Il conflitto in Irlanda del Nord non è più caldo: a Belfast vige da vent’anni una pace fredda. Per ironia della sorte, gli accordi che la sancirono furono firmati nel giorno di Pasqua: un’altra ricorrenza, l’ennesimo déja-vu, nella storia dell’Emerald Island. In un certo senso è naturale che tutto giri attorno alla più importante festività del calendario cattolico: l’Irlanda è il paese più ferventemente cattolico d’Europa. O meglio, lo era. I giovani si stanno staccando dalla religione, le presenze a messa diminuiscono, l’influenza della chiesa non è più quella di un tempo. Non a caso, nonostante l’opposizione delle locali autorità ecclesiastiche, l’estate scorsa gli irlandesi hanno approvato a grande maggioranza una legge sul matrimonio fra persone dello stesso sesso. Esisteva già una legge sull’unione civile per gay e lesbiche, simile a quella discussa nei giorni scorsi dal parlamento italiano.

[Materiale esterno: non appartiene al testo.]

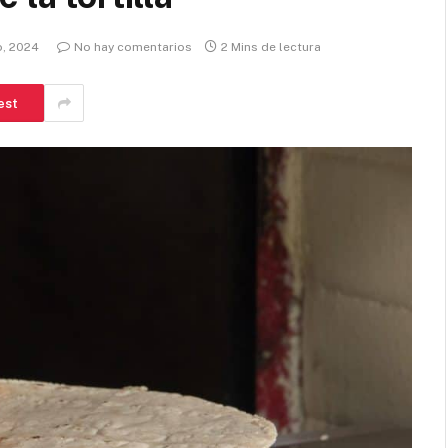
o, 2024
No hay comentarios
2 Mins de lectura
est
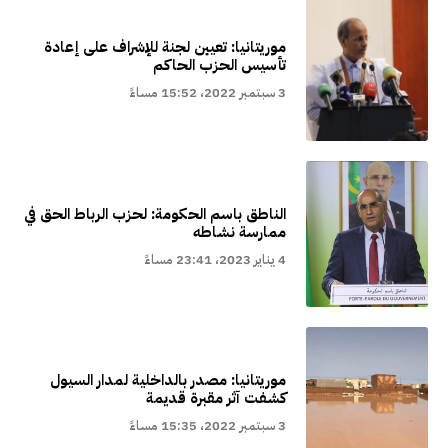
موريتانيا: تعيين لجنة للإشراف على إعادة
تأسيس الحزب الحاكم
3 سبتمبر 2022، 15:52 مساءً
الناطق باسم الحكومة: لحزب الرباط الحق في
ممارسة نشاطه
4 يناير 2023، 23:41 مساءً
موريتانيا: مصدر بالداخلية لمدار السيول
كشفت آثر مقبرة قديمة
3 سبتمبر 2022، 15:35 مساءً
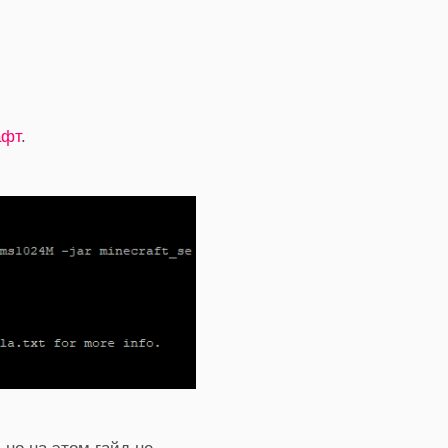
афт
.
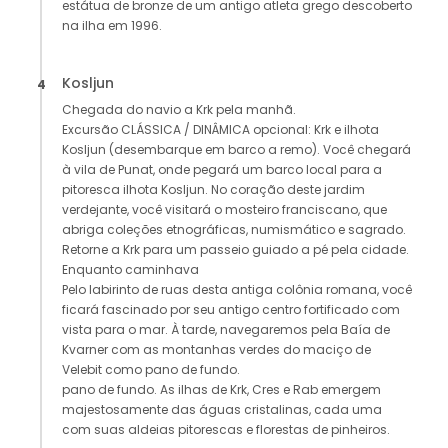
estátua de bronze de um antigo atleta grego descoberto
na ilha em 1996.
Kosljun
4
Chegada do navio a Krk pela manhã.
Excursão CLÁSSICA / DINÂMICA opcional: Krk e ilhota
Kosljun (desembarque em barco a remo). Você chegará
à vila de Punat, onde pegará um barco local para a
pitoresca ilhota Kosljun. No coração deste jardim
verdejante, você visitará o mosteiro franciscano, que
abriga coleções etnográficas, numismático e sagrado.
Retorne a Krk para um passeio guiado a pé pela cidade.
Enquanto caminhava
Pelo labirinto de ruas desta antiga colônia romana, você
ficará fascinado por seu antigo centro fortificado com
vista para o mar. À tarde, navegaremos pela Baía de
Kvarner com as montanhas verdes do maciço de
Velebit como pano de fundo.
pano de fundo. As ilhas de Krk, Cres e Rab emergem
majestosamente das águas cristalinas, cada uma
com suas aldeias pitorescas e florestas de pinheiros.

Ebbene, gli ultra-cattolici irlandesi hanno voluto anche il diritto di potersi sposare. «Volevo che uno dei miei figli, gay, potesse sentirsi in tutto e per tutto uguale all’altro, eterosessuale», commenta Mary Robinson, ex presidente irlandese, la prima donna a ricoprire l’incarico (dal ’90 al ’97) di capo dello Stato. È un altro paradosso dell’Irlanda: la nazione più cattolica d’Europa che vota una delle leggi più rispettose dei diritti dei gay in tutto il mondo.

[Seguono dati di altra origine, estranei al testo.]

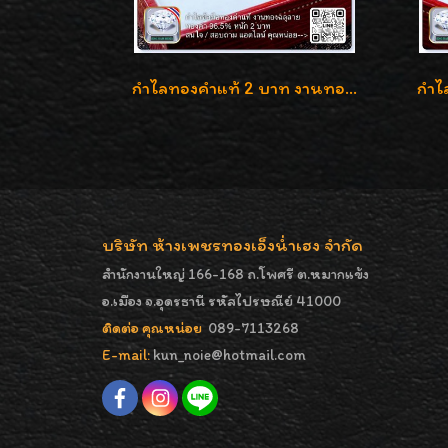
กำไลทองคำแท้ 2 บาท งานทองฉลุลาย ดีไซน์หรูหรา สวยคลาสสิค
บริษัท ห้างเพชรทองเอ็งน่ำเฮง จำกัด
สำนักงานใหญ่ 166-168 ถ.โพศรี ต.หมากแข้ง
อ.เมือง จ.อุดรธานี รหัสไปรษณีย์ 41000
ติดต่อ คุณหน่อย
089-7113268
E-mail:
kun_noie@hotmail.com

Ricca e povera, cattolica e laica, aperta alla rivoluzione del web ma incapace di dimenticare il passato, questa isoletta di neanche 5 milioni di abitanti all’estremità nord-occidentale d’Europa non smette di stupirci. Un bel libro dell’americano (di origine irlandese) Thomas Cahill, Come gli irlandesi salvarono la civiltà, ricorda che furono i monaci irlandesi a custodire la sapienza del passato durante i secoli bui del Medio Evo, copiando e salvando antichi testi: «Senza di loro il mondo venuto dopo sarebbe stato completamente diverso, sarebbe stato un mondo senza libri e il nostro non sarebbe mai nato», scrive l’autore. Forse anche il mondo di domani ha bisogno dell’Irlanda per guardarsi allo specchio e comprendere le contraddizioni del nostro tempo.